Years ago, Eliezer1999 was convinced that he knew nothing about morality.
For all he knew, morality could require the extermination of the human species; and if so he saw no virtue in taking a stand against morality, because he thought that, by definition, if he postulated that moral fact, that meant human extinction was what "should" be done.
I thought I could figure out what was right, perhaps, given enough reasoning time and enough facts, but that I currently had no information about it. I could not trust evolution which had built me. What foundation did that leave on which to stand?
Well, indeed Eliezer1999 was massively mistaken about the nature of morality, so far as his explicitly represented philosophy went.
But as Davidson once observed, if you believe that "beavers" live in deserts, are pure white in color, and weigh 300 pounds when adult, then you do not have any beliefs about beavers, true or false. You must get at least some of your beliefs right, before the remaining ones can be wrong about anything.
My belief that I had no information about morality was not internally consistent.
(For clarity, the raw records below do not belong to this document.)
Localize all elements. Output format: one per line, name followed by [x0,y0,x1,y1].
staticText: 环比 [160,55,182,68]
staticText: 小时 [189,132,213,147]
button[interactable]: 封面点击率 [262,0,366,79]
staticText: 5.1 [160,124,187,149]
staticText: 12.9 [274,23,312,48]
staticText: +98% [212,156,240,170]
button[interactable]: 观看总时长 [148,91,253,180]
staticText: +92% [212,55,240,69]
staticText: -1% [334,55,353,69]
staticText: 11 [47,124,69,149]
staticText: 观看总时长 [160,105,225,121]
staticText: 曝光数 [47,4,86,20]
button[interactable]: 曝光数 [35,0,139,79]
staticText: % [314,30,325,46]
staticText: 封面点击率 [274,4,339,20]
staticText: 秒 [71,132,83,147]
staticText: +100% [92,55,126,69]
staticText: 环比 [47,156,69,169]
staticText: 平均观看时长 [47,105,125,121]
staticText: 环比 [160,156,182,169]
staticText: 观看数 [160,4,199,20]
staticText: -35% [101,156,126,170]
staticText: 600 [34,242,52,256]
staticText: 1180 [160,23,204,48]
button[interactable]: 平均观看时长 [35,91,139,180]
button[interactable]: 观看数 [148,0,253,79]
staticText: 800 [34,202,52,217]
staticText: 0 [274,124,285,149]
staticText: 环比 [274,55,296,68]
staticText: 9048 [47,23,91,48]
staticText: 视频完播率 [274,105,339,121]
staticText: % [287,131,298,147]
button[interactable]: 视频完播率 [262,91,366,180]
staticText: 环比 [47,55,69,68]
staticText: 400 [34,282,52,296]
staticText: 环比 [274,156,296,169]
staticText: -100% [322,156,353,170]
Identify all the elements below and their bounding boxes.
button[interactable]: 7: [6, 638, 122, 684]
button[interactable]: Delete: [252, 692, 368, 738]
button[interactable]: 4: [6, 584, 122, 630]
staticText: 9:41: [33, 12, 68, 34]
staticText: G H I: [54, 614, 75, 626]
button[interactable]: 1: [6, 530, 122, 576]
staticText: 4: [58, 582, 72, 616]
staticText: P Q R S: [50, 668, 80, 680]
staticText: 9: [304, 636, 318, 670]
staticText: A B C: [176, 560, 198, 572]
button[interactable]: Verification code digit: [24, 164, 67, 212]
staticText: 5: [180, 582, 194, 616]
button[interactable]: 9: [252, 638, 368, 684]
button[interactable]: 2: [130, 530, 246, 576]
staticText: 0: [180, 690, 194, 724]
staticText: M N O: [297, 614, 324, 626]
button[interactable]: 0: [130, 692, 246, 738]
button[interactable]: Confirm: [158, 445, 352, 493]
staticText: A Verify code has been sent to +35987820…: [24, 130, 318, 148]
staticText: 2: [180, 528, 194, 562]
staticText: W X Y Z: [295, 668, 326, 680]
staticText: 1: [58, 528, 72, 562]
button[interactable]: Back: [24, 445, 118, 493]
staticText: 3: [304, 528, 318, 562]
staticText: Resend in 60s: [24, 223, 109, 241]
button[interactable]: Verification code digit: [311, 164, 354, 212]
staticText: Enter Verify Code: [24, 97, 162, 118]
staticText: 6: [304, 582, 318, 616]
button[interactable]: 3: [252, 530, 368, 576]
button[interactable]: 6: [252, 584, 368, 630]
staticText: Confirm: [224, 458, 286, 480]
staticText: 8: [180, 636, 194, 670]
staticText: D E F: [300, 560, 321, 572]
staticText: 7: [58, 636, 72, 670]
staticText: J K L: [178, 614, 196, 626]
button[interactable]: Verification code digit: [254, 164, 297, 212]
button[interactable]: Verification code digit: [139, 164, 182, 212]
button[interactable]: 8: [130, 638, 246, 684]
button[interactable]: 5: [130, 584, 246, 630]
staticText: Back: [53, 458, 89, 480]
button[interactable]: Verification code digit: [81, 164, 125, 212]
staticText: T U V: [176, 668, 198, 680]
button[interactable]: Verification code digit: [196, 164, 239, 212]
Saying that I knew nothing felt virtuous, for I had once been taught that it was virtuous to confess my ignorance. "The only thing I know is that I know nothing," and all that. But in this case I would have been better off considering the admittedly exaggerated saying, "The greatest fool is the one who is not aware they are wise." (This is nowhere near the greatest kind of foolishness, but it is a kind of foolishness.)
Was it wrong to kill people? Well, I thought so, but I wasn't sure; maybe it was right to kill people, though that seemed less likely.
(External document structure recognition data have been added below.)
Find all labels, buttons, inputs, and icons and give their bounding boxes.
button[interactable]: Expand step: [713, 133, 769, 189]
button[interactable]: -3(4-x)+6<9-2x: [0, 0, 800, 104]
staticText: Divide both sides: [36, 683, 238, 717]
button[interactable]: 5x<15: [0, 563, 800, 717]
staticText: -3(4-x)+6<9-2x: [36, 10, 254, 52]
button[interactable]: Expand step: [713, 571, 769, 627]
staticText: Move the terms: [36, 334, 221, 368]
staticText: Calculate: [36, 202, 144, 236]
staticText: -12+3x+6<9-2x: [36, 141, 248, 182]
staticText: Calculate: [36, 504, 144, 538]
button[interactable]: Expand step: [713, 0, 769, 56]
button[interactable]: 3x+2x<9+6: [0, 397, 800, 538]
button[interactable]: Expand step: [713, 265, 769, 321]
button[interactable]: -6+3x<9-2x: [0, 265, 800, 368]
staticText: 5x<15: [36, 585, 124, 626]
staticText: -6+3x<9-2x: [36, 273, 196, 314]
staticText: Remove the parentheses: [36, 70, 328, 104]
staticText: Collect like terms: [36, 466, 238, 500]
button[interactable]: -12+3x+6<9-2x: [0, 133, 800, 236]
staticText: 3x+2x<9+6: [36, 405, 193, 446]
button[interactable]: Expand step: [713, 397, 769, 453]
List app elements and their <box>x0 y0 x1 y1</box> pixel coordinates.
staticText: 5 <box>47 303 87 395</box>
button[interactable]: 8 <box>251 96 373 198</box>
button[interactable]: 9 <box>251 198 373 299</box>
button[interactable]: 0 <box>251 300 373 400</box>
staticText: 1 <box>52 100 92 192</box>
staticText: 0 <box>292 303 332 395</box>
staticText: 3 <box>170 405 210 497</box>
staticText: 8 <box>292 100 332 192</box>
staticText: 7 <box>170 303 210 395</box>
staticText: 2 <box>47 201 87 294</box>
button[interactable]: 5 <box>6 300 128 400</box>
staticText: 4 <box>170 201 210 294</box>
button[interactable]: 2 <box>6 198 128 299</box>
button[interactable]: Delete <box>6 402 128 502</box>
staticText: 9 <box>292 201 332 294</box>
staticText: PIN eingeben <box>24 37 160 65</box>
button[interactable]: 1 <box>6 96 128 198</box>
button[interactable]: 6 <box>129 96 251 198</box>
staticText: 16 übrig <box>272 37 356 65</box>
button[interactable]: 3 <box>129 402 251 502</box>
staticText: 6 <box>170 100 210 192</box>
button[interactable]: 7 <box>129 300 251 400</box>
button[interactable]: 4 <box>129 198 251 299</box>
What kind of procedure would answer whether it was right to kill people? I didn't know that either, but I thought that if you built a generic superintelligence (what I would later label a "ghost of perfect emptiness") then it could, you know, reason about what was likely to be right and wrong; and since it was superintelligent, it was bound to come up with the right answer.
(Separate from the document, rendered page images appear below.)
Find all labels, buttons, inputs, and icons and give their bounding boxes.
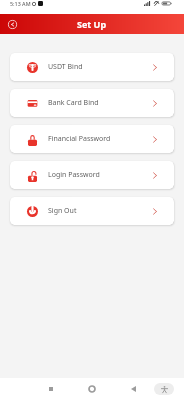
staticText: Bank Card Bind <box>48 98 99 108</box>
button[interactable]: Financial Password <box>10 125 174 153</box>
staticText: Login Password <box>48 170 100 180</box>
staticText: Financial Password <box>48 134 111 144</box>
button[interactable]: Accessibility <box>154 383 174 395</box>
staticText: Set Up <box>77 18 107 30</box>
button[interactable]: Sign Out <box>10 197 174 225</box>
button[interactable]: Back <box>122 378 144 400</box>
staticText: 5:13 AM <box>10 0 31 7</box>
button[interactable]: Bank Card Bind <box>10 89 174 117</box>
staticText: USDT Bind <box>48 62 83 72</box>
button[interactable]: Home <box>81 378 103 400</box>
button[interactable]: Back <box>4 16 20 32</box>
button[interactable]: Recents <box>40 378 62 400</box>
button[interactable]: USDT Bind <box>10 53 174 81</box>
button[interactable]: Login Password <box>10 161 174 189</box>
staticText: Sign Out <box>48 206 77 216</box>
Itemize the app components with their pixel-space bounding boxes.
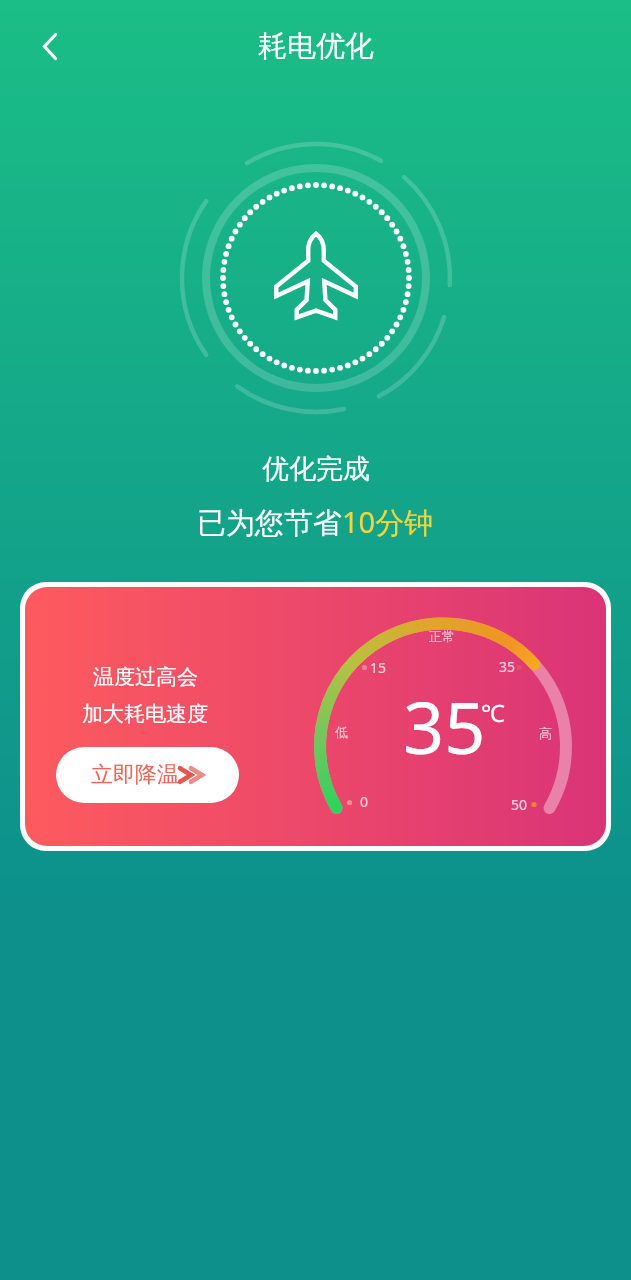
- staticText: 35: [403, 677, 486, 775]
- staticText: 已为您节省10分钟: [197, 502, 434, 542]
- staticText: 加大耗电速度: [82, 701, 208, 727]
- staticText: 15: [370, 658, 387, 677]
- staticText: 35: [499, 657, 516, 676]
- button[interactable]: 立即降温: [56, 747, 239, 803]
- staticText: 50: [511, 795, 528, 814]
- staticText: 温度过高会: [93, 664, 198, 690]
- staticText: 耗电优化: [258, 28, 374, 65]
- staticText: ℃: [481, 696, 505, 729]
- staticText: 立即降温: [91, 761, 179, 789]
- staticText: 优化完成: [262, 452, 370, 486]
- staticText: 0: [360, 792, 369, 811]
- button[interactable]: Back: [22, 18, 78, 74]
- staticText: 低: [335, 724, 348, 740]
- staticText: 高: [539, 725, 552, 741]
- staticText: 正常: [429, 628, 455, 644]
The problem that I somehow managed not to think too hard about, was where the superintelligence would get the procedure that discovered the procedure that discovered the procedure that discovered morality—if I couldn't write it into the start state that wrote the successor AI that wrote the successor AI.
As Marcello Herreshoff later put it, "We never bother running a computer program unless we don't know the output and we know an important fact about the output." If I knew nothing about morality, and did not even claim to know the nature of morality, then how could I construct any computer program whatsoever—even a "superintelligent" one or a "self-improving" one—and claim that it would output something called "morality"?
There are no-free-lunch theorems in computer science—in a maxentropy universe, no plan is better on average than any other. If you have no knowledge at all about "morality", there's also no computational procedure that will seem more likely than others to compute "morality", and no meta-procedure that's more likely than others to produce a procedure that computes "morality".
I thought that surely even a ghost of perfect emptiness, finding that it knew nothing of morality, would see a moral imperative to think about morality.
But the difficulty lies in the word think. Thinking is not an activity that a ghost of perfect emptiness is automatically able to carry out. Thinking requires running some specific computation that is the thought. For a reflective AI to decide to think, requires that it know some computation which it believes is more likely to tell it what it wants to know, than consulting an Ouija board; the AI must also have a notion of how to interpret the output.
If one knows nothing about morality, what does the word "should" mean, at all? If you don't know whether death is right or wrong—and don't know how you can discover whether death is right or wrong—and don't know whether any given procedure might output the procedure for saying whether death is right or wrong—then what do these words, "right" and "wrong", even mean?
If the words "right" and "wrong" have nothing baked into them—no starting point—if everything about morality is up for grabs, not just the content but the structure and the starting point and the determination procedure—then what is their meaning? What distinguishes, "I don't know what is right" from "I don't know what is wakalixes"?
A scientist may say that everything is up for grabs in science, since any theory may be disproven; but then they have some idea of what would count as evidence that could disprove the theory. Could there be something that would change what a scientist regarded as evidence?
Well, yes, in fact; a scientist who read some Karl Popper and thought they knew what "evidence" meant, could be presented with the coherence and uniqueness proofs underlying Bayesian probability, and that might change their definition of evidence. They might not have had any explicit notion, in advance, that such a proof could exist. But they would have had an implicit notion. It would have been baked into their brains, if not explicitly represented therein, that such-and-such an argument would in fact persuade them that Bayesian probability gave a better definition of "evidence" than the one they had been using.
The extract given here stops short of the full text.